説明

透明帯電防止膜形成用塗料とそれを用いた透明帯電防止膜および透明帯電防止膜付き透明基材

【課題】表面処理を施していない透明基材への密着性、耐摩耗性、導電性などに優れた塗膜を容易に作製することができる透明帯電防止膜形成用塗料とそれを用いた透明帯電防止膜および透明帯電防止膜付き透明基材を提供する。
【解決手段】導電性微粒子と、バインダーとを含有してなる透明帯電防止膜形成用塗料であって、前記バインダーは、ガラス転移点が0℃以下の熱可塑性樹脂と、ガラス転移点が40℃以上の熱可塑性樹脂とを含有してなることを特徴とする透明帯電防止膜形成用塗料。

【発明の詳細な説明】
【技術分野】
【0001】
本発明は、透明帯電防止膜形成用塗料とそれを用いた透明帯電防止膜および透明帯電防止膜付き透明基材に関し、さらに詳しくは、プラズマディスプレイ(PDP)、液晶ディスプレイ(LCD)、エレクトロルミネッセンスディスプレイ(ELD)、陰極線管(CRT)、プロジェクション(PJTV)などの各種表示装置に好適に用いられ、これらの表示装置の表示面に、帯電防止効果を付与することが可能であるとともに、膜の硬度および防汚性をさらに向上させることが可能な透明帯電防止膜形成用塗料、それを用いて形成してなる透明帯電防止膜および透明帯電防止膜付き透明基材に関するものである。
【背景技術】
【0002】
一般に、画像表示用の一般材料、例えば、従来のプラズマディスプレイ(PDP)、液晶ディスプレイ(LCD)、エレクトロルミネッセンスディスプレイ(ELD)、陰極線管(CRT)、プロジェクション(PJTV)などの各種表示装置に用いられるポリエチレンテレフタレート(PET)、トリアセチルセルロース(TAC)、ポリメチルメタクリレート(PMMA)などの透明基材は、静電気が帯電し易く、この静電気により、埃が付着するという問題がある。
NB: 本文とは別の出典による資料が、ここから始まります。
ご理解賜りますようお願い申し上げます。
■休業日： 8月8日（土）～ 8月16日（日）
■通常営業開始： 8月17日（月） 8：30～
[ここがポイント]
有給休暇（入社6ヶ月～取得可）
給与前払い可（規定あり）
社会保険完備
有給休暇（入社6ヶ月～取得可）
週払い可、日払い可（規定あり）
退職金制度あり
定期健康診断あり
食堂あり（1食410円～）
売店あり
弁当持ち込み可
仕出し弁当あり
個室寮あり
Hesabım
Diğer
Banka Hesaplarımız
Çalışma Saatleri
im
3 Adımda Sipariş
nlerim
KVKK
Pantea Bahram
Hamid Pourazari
このような問題を改善するために、透明基材の画像表示部に透明導電膜を形成することが行われている。この透明導電膜の形成方法としては、一般的に、透明基材の画像表示面に導電性微粒子を含有する塗料を塗工し、製膜する方法が用いられている。
【0003】
透明導電膜の形成において、この透明導電膜と透明基材との密着性を高めるために、易接着層付きの透明基材を用いたり、透明基材にコロナ放電処理を施したりしている。
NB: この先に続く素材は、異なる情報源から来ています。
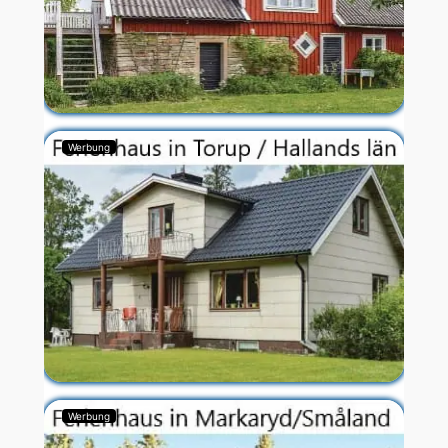
Werbung
Werbung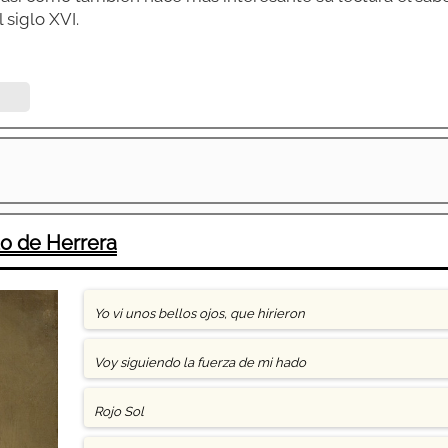
 siglo XVI.
o de Herrera
Yo vi unos bellos ojos, que hirieron
Voy siguiendo la fuerza de mi hado
Rojo Sol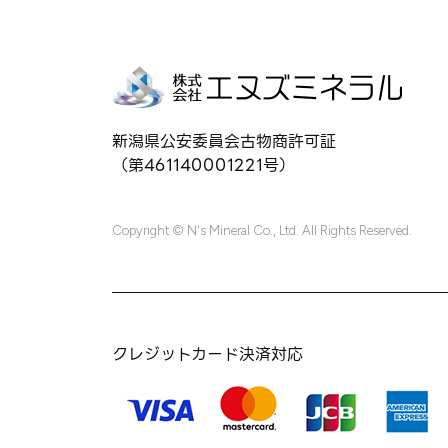
新潟県公安委員会古物商許可証
（第461140001221号）
Copyright © N's Mineral Co., Ltd. All Rights Reserved.
クレジットカード決済対応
透明基材に易接着層を形成する手段としては、例えば、非晶質導電性酸化スズとアクリル共重合高分子とからなる帯電防止プライマーが開示されている(例えば、特許文献1参照)。
また、帯電防止性能を有するプラスチックフィルムのプライマーに用いられ、プラスチックとの密着性を高めるバインダーとしては、ガラス転移点が−30℃〜0℃の範囲の非結晶性ポリエステル系ポリウレタンと、ガラス転移点が0℃〜40℃の範囲の結晶性ポリエステル系ポリウレタンとからなる複合組成物が開示されている(例えば、特許文献2参照)。
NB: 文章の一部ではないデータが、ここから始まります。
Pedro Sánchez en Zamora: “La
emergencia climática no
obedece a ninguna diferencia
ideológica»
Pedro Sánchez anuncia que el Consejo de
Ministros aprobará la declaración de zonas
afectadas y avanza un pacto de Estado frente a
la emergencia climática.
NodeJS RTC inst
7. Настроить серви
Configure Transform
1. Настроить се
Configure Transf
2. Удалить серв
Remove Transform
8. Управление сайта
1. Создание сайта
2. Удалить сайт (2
また、熱可塑性樹脂シートに対する導電性微粒子の密着性を向上させるために、導電性微粒子を含む導電性塗料としては、ガラス転移点が80℃以上のアクリル系樹脂と、ガラス転移点が70℃以下のアクリル系樹脂とを含むものが開示されている(例えば、特許文献3参照)。
【特許文献1】特開2002−80775号公報
【特許文献2】特開2004−137346号公報
【特許文献3】特開2005−298535号公報
【発明の開示】
【発明が解決しようとする課題】
【0004】
しかしながら、易接着層の上に、透明導電膜を形成するための塗料を塗布する場合、易接着層の種類によっては、易接着層に対する塗料の親和性が低く、得られた塗膜の密着性や耐摩耗性が不十分であり、また、塗膜の外観が損なわれる、易接着層付きの基板は高価であるなどの問題があった。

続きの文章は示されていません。